Tuesday, 10 March 2015
The 40/40 Project. No.10 Appear on Dr. Who. (Part 2)
Today was the official, in person, registration day at the casting agency I've joined in a bid to be on Dr.Who.
I was nervous
I changed my outfit twice before I left the house and I considered if I should have redyed my hair brown, rather than leaving it its current Mermaid green/blue...I left it as it was. I hadn't expected to feel so nervous about this!
Today was all about getting two professional photos taken and my measurements. On the dedicated FB group page most folks were saying the process took about 20-30 mins so I didn't expect to have to wait long.
I arrived at the venue at around 10.50 and there were a few people ahead of me in the sign-in que. All different kinds of people from some I'm guessing in their late 60s to those in their early 20s.

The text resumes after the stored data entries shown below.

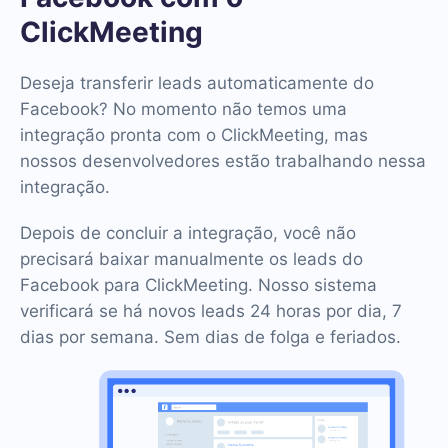
ClickMeeting
Deseja transferir leads automaticamente do
Facebook? No momento não temos uma
integração pronta com o ClickMeeting, mas
nossos desenvolvedores estão trabalhando nessa
integração.
Depois de concluir a integração, você não
precisará baixar manualmente os leads do
Facebook para ClickMeeting. Nosso sistema
verificará se há novos leads 24 horas por dia, 7
dias por semana. Sem dias de folga e feriados.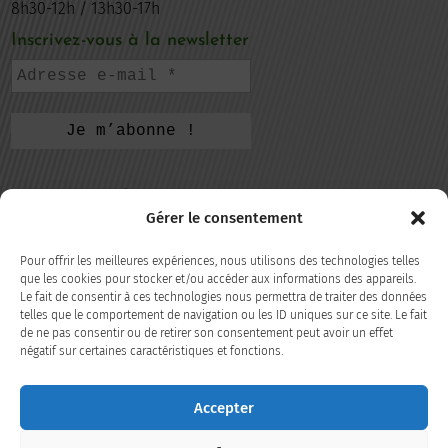
8h30-12h / 13h30-17h
Inscrivez-vous à la newsletter
CONTACTEZ-NOUS
Gérer le consentement
105, rue de la République
69220 Belleville-en-Beaujolais
Pour offrir les meilleures expériences, nous utilisons des technologies telles
que les cookies pour stocker et/ou accéder aux informations des appareils.
Le fait de consentir à ces technologies nous permettra de traiter des données
04 74 66 35 98
telles que le comportement de navigation ou les ID uniques sur ce site. Le fait
de ne pas consentir ou de retirer son consentement peut avoir un effet
négatif sur certaines caractéristiques et fonctions.
CONTACT
Accepter
SUIVEZ-NOUS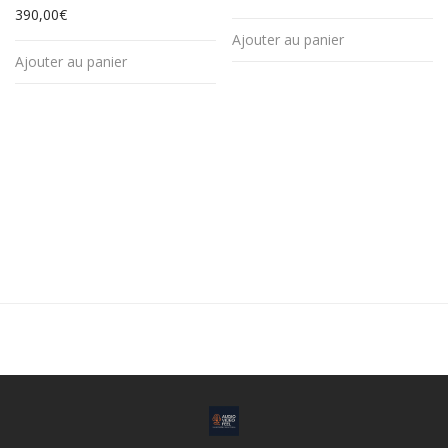
390,00
€
Ajouter au panier
Ajouter au panier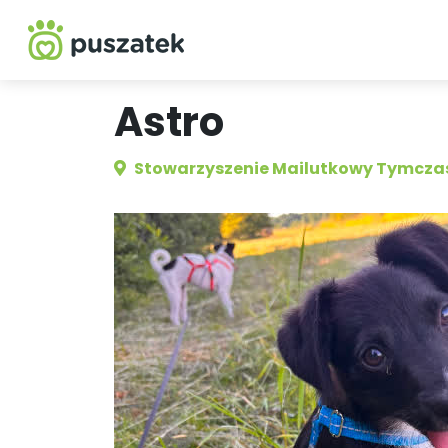
Astro
Stowarzyszenie Mailutkowy Tymcza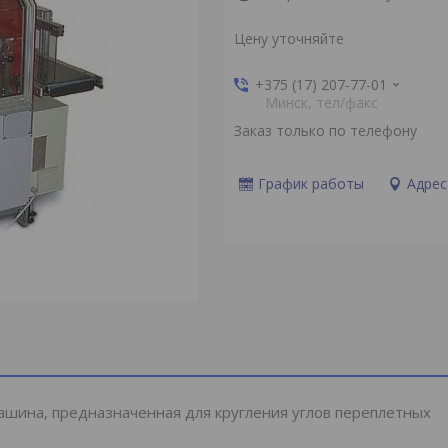
Цену уточняйте
+375 (17) 207-77-01
Минск, тел/факс
Заказ только по телефону
График работы
Адрес
шина, предназначенная для кругления углов переплетных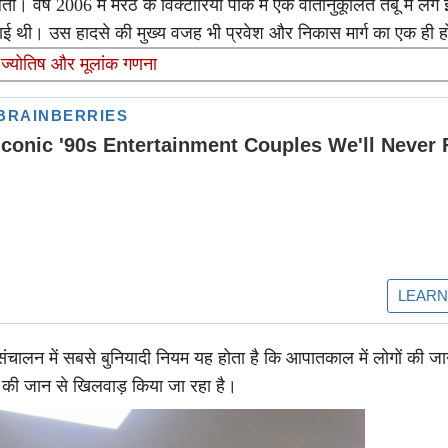
वर्ष 2006 में मेरठ के विक्टोरिया पार्क में एक वातानुकूलित तंबू में लगे 
वाई थी। उस हादसे की मुख्य वजह भी प्रवेश और निकास मार्ग का एक ही 
 ज्योतिष और मूलांक गणना
के संचालन में सबसे बुनियादी नियम यह होता है कि आपातकाल में लोगों की ज
ं की जान से खिलवाड़ किया जा रहा है।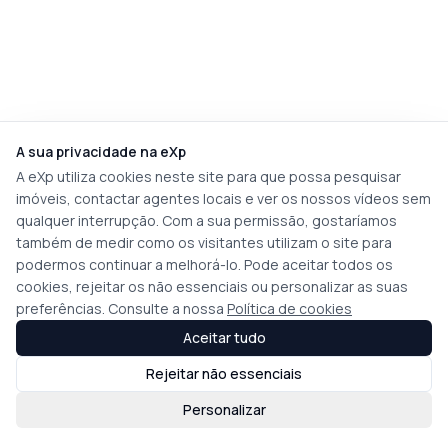
A sua privacidade na eXp
A eXp utiliza cookies neste site para que possa pesquisar
imóveis, contactar agentes locais e ver os nossos vídeos sem
qualquer interrupção. Com a sua permissão, gostaríamos
também de medir como os visitantes utilizam o site para
podermos continuar a melhorá-lo. Pode aceitar todos os
cookies, rejeitar os não essenciais ou personalizar as suas
preferências. Consulte a nossa
Política de cookies
Aceitar tudo
Rejeitar não essenciais
Personalizar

I signed in the book and then completed the chit and took a number as well as the booklet of gold which contains all the info I need on becoming a Support Artiste!
The staff on hand were friendly and welcoming and after I'd checked in I was directed to the holding zone to wait with fellow recruits for our photos and measurements.
It was already pretty busy, I felt more comfortable seeing the variety of people in all shapes and sizes as I did have a concern it would be filled with lots of Model types. Nope! It was all going to be ok.
I sat next to a lady who I started to chat with and it turned out she has been with the agency in the past and had been in Upstairs Downstairs. She'd had a break for a few years but was now back. 'It's great fun' she told me. It was lovely how chatty and friendly everyone was who was waiting.
I also met a chap who is in the new Poldark series and was also in the TV adaptation of JK Rowling's The Casual Vacancy. I was impressed!!
I was starting to feel a bit more nervous as it was getting closer to my number being called. I know that when I am nervous I tend to get wobbly legs and am a bit more prone to falling over and well generally making a bit of a fool of myself (oops should I be admitting this here....??), as having a weaker left side due to the brain hemorrhage means my balance isn't 100% brilliant at the best of times. I have lots of funny stories I can share with you another time on that subject!
eek that was me..ok walk slowly, I'll be fine I told myself. I didn't have far to go - just to the other side of the room. Next thing I knew I was in front of the photographer and being photographed. I could feel my lips trembling a bit and I hoped that wasn't showing! First was the head shot then I had to stand in a relaxed pose for the 3/4 length shot. Then it was all over!
I seemed to have chosen an outfit that matched the agencies colours of black and orange. Honestly, I'd not been aware of that when I'd picked out what to wear. I decided against going as a Cyberman this time...
Not so bad after all.
Next measuring and that was all pretty straight forward too. All the staff there were so super chatty and friendly it really made the whole experience enjoyable. I was even complemented on my Mermaid coloured hair.
In a matter of minutes it was all done. I had completed the official registration and the photographs would be added to my online profile in about 24 hrs. It was very smooth and fast.
Just as I was leaving my alarm went for my car parking so that was it, all done and dusted in an hour.
Now to read the Golden Booklet and await my first casting call! *fingers crossed* it will be a Dr.Who one! Although to be honest I'm actually rather excited about being on anything! This is a whole new and exciting world to me!!
Not that I'll be able to tell you until the programme has aired as there are strict rules around being a support artiste and working in TV/Film. I'll be following the code for sure and did have to check that even sharing this experience was ok. I decided it was. ;-)
Oh and one other thing. I share the same birthday as Dr.Who's assistant Clara - 23 November. That HAS to be a sign. Right??
So tell me - when was the last time you Felt The Fear and Did it Anyway? I am pushing myself out of my comfort zone doing this and once it was all done it wasn't anywhere near as scary as I'd maybe created in my mind. How often do we do that? Only to discover the reality is NEVER as bad as our imaginations make us believe!?
Love to hear from you about your own experiences.